┌──
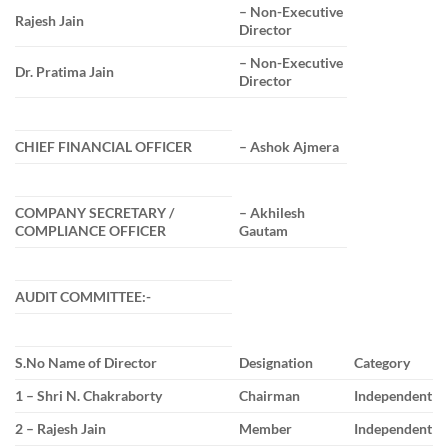
– Non-Executive
Rajesh Jain
Director
– Non-Executive
Dr. Pratima Jain
Director
CHIEF FINANCIAL OFFICER
– Ashok Ajmera
COMPANY SECRETARY /
– Akhilesh
COMPLIANCE OFFICER
Gautam
AUDIT COMMITTEE:-
S.No Name of Director
Designation
Category
1 – Shri N. Chakraborty
Chairman
Independent
2 – Rajesh Jain
Member
Independent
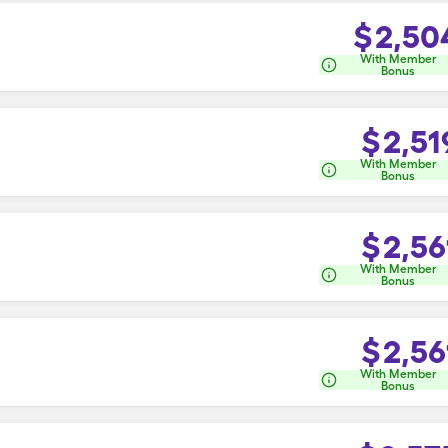
$
2,50
With Member
Bonus
$
2,51
With Member
Bonus
$
2,56
With Member
Bonus
$
2,56
With Member
Bonus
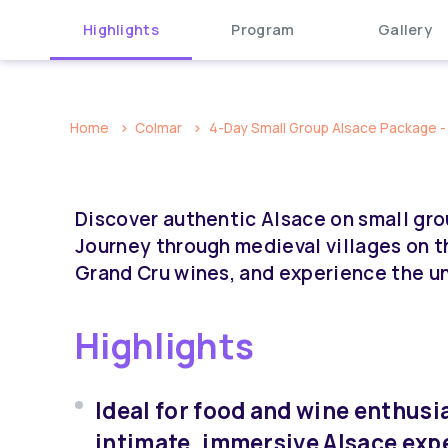
Highlights
Program
Gallery
Home
Colmar
4-Day Small Group Alsace Package - 
Discover authentic Alsace on small gro
Journey through medieval villages on t
Grand Cru wines, and experience the u
Highlights
Ideal for food and wine enthusi
intimate, immersive Alsace exp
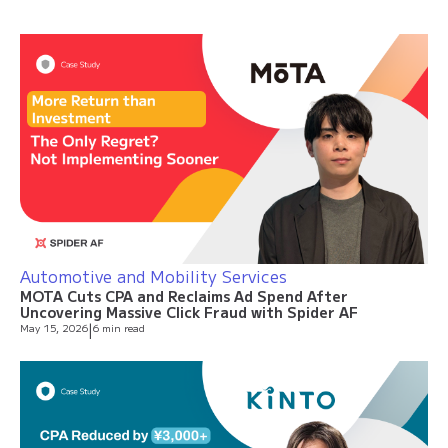
Automotive and Mobility Services
MOTA Cuts CPA and Reclaims Ad Spend After
Uncovering Massive Click Fraud with Spider AF
May 15, 2026
|
6 min read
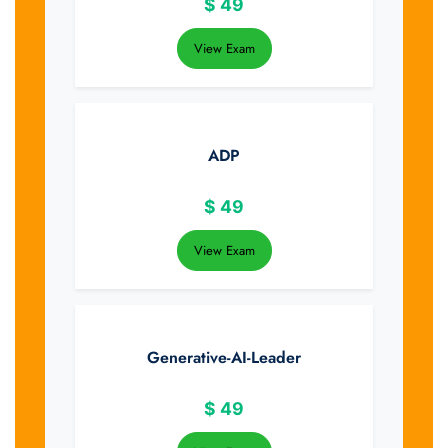
$
49
View Exam
ADP
$
49
View Exam
Generative-AI-Leader
$
49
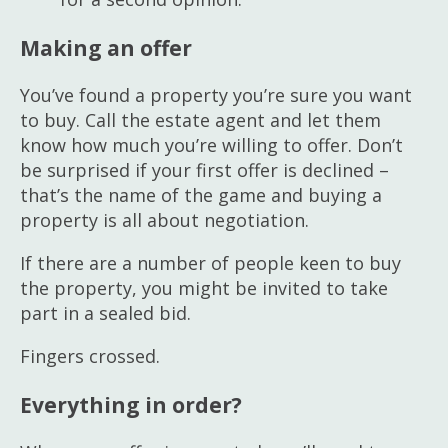
Making an offer
You’ve found a property you’re sure you want
to buy. Call the estate agent and let them
know how much you’re willing to offer. Don’t
be surprised if your first offer is declined –
that’s the name of the game and buying a
property is all about negotiation.
If there are a number of people keen to buy
the property, you might be invited to take
part in a sealed bid.
Fingers crossed.
Everything in order?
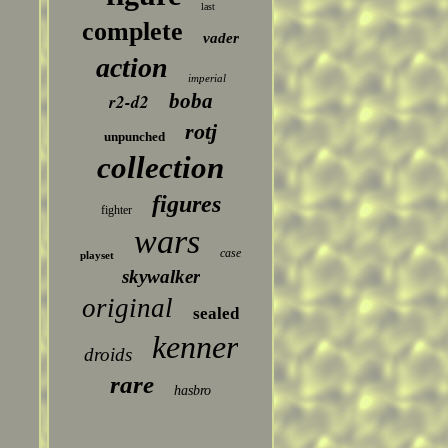
last
complete
vader
action
imperial
boba
r2-d2
rotj
unpunched
collection
figures
fighter
wars
case
playset
skywalker
original
sealed
kenner
droids
rare
hasbro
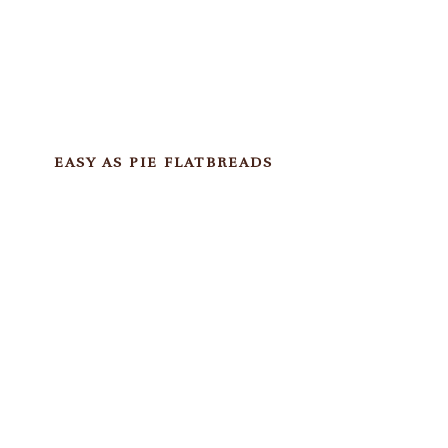
EASY AS PIE FLATBREADS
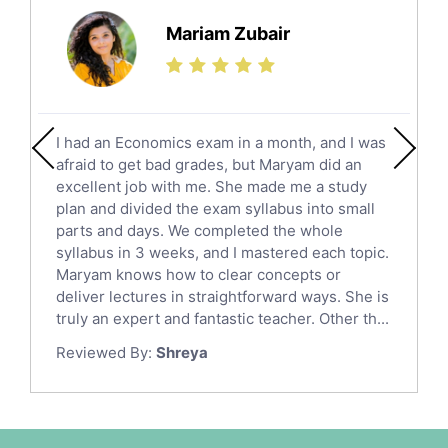
Science Tutors
Mariam Zubair
Finance Tutors
Calculus Tutors
Social Studies Tutors
English Literature Tutors
I had an Economics exam in a month, and I was
Political Sciences Tutors
afraid to get bad grades, but Maryam did an
English Language Tutors
excellent job with me. She made me a study
Sat English Tutors
plan and divided the exam syllabus into small
parts and days. We completed the whole
Law Tutors
syllabus in 3 weeks, and I mastered each topic.
Ict Tutors
Maryam knows how to clear concepts or
Gre English Tutors
deliver lectures in straightforward ways. She is
Sat Math Tutors
truly an expert and fantastic teacher. Other th...
Tok Tutors
Reviewed By:
Shreya
Additional Math Tutors
Anatomy Tutors
Quran Tutors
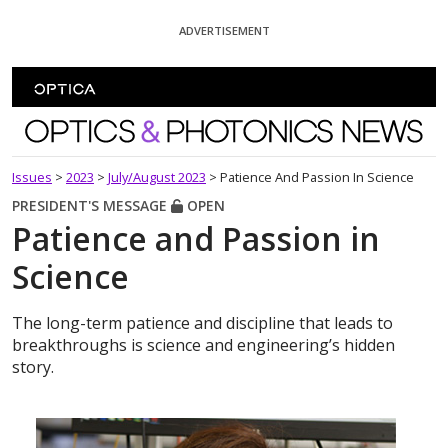
Skip To Content
ADVERTISEMENT
Optics and Photonics News
Issues
>
2023
>
July/August 2023
>
Patience And Passion In Science
PRESIDENT'S MESSAGE
OPEN
Patience and Passion in
Science
The long-term patience and discipline that leads to
breakthroughs is science and engineering’s hidden
story.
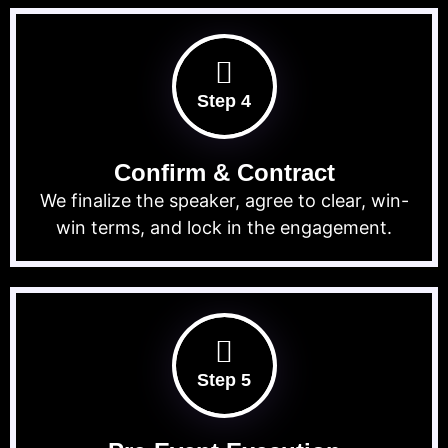
Step 4
Confirm & Contract
We finalize the speaker, agree to clear, win-
win terms, and lock in the engagement.
Step 5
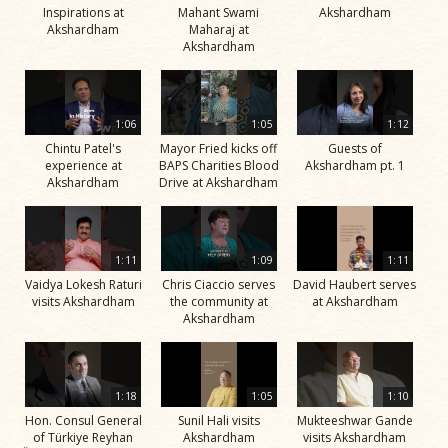
Inspirations at
Mahant Swami
Akshardham
Akshardham
Maharaj at
Akshardham
1:06
1:05
1:12
Chintu Patel's
Mayor Fried kicks off
Guests of
experience at
BAPS Charities Blood
Akshardham pt. 1
Akshardham
Drive at Akshardham
1:11
1:09
1:11
Vaidya Lokesh Raturi
Chris Ciaccio serves
David Haubert serves
visits Akshardham
the community at
at Akshardham
Akshardham
1:18
1:05
1:10
Hon. Consul General
Sunil Hali visits
Mukteeshwar Gande
of Türkiye Reyhan
Akshardham
visits Akshardham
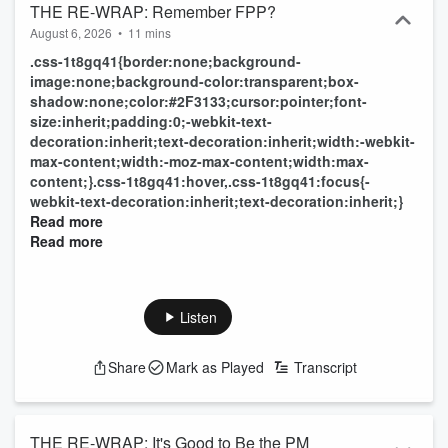
THE RE-WRAP: Remember FPP?
August 6, 2026
•
11 mins
.css-1t8gq41{border:none;background-
image:none;background-color:transparent;box-
shadow:none;color:#2F3133;cursor:pointer;font-
size:inherit;padding:0;-webkit-text-
decoration:inherit;text-decoration:inherit;width:-webkit-
max-content;width:-moz-max-content;width:max-
content;}.css-1t8gq41:hover,.css-1t8gq41:focus{-
webkit-text-decoration:inherit;text-decoration:inherit;}
Read more
Read more
Listen
Share
Mark as Played
Transcript
THE RE-WRAP: It's Good to Be the PM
└──
#### [About this exercise]
What belongs in the answer is each line from the listing above that contains "none".

#### [Result for this exercise]
.css-1t8gq41{border:none;background-
image:none;background-color:transparent;box-
shadow:none;color:#2F3133;cursor:pointer;font-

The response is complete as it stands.